Abstract:Trajectory prediction (TP) is of great importance for a wide range of location-based applications in intelligent transport systems such as location-based advertising, route planning, traffic management, and early warning systems. In the last few years, the widespread use of GPS navigation systems and wireless communication technology enabled vehicles has resulted in huge volumes of trajectory data. The task of utilizing this data employing spatio-temporal techniques for trajectory prediction in an efficient and accurate manner is an ongoing research problem. Existing TP approaches are limited to short-term predictions. Moreover, they cannot handle a large volume of trajectory data for long-term prediction. To address these limitations, we propose a scalable clustering and Markov chain based hybrid framework, called Traj-clusiVAT-based TP, for both short-term and long-term trajectory prediction, which can handle a large number of overlapping trajectories in a dense road network.

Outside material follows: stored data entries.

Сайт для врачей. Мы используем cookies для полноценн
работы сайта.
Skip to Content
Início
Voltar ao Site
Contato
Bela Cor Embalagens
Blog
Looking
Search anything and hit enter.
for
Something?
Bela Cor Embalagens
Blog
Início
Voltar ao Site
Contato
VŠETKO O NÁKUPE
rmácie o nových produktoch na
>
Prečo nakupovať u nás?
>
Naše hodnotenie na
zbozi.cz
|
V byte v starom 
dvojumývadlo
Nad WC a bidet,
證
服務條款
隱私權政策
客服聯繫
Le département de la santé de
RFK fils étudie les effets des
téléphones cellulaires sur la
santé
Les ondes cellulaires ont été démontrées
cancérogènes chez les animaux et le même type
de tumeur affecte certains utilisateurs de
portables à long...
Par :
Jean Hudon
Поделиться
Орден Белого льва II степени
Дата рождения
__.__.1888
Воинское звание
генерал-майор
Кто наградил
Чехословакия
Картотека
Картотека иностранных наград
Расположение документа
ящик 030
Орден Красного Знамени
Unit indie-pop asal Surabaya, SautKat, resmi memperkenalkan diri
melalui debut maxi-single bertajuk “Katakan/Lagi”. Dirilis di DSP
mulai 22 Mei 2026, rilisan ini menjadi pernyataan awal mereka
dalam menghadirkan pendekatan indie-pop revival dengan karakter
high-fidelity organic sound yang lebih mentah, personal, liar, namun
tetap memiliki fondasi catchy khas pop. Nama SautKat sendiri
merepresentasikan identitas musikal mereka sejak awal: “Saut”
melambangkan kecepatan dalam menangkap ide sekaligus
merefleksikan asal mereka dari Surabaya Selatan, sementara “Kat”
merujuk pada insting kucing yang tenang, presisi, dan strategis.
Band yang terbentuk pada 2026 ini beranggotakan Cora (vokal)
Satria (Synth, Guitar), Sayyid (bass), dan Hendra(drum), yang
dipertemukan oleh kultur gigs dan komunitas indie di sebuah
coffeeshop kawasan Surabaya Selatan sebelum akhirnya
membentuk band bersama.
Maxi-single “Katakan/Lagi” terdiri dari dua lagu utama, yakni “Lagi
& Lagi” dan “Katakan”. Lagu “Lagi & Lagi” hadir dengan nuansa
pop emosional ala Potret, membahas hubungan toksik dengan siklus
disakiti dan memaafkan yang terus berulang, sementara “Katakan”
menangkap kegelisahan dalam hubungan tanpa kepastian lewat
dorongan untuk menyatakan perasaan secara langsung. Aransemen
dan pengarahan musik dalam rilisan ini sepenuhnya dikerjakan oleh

In addition, Traj-clusiVAT can also determine the number of clusters, which represent different movement behaviours in input trajectory data. In our experiments, we compare our proposed approach with a mixed Markov model (MMM)-based scheme, and a trajectory clustering, NETSCAN-based TP method for both short- and long-term trajectory predictions. We performed our experiments on two real, vehicle trajectory datasets, including a large-scale trajectory dataset consisting of 3.28 million trajectories obtained from 15,061 taxis in Singapore over a period of one month. Experimental results on two real trajectory datasets show that our proposed approach outperforms the existing approaches in terms of both short- and long-term prediction performances, based on prediction accuracy and distance error (in km).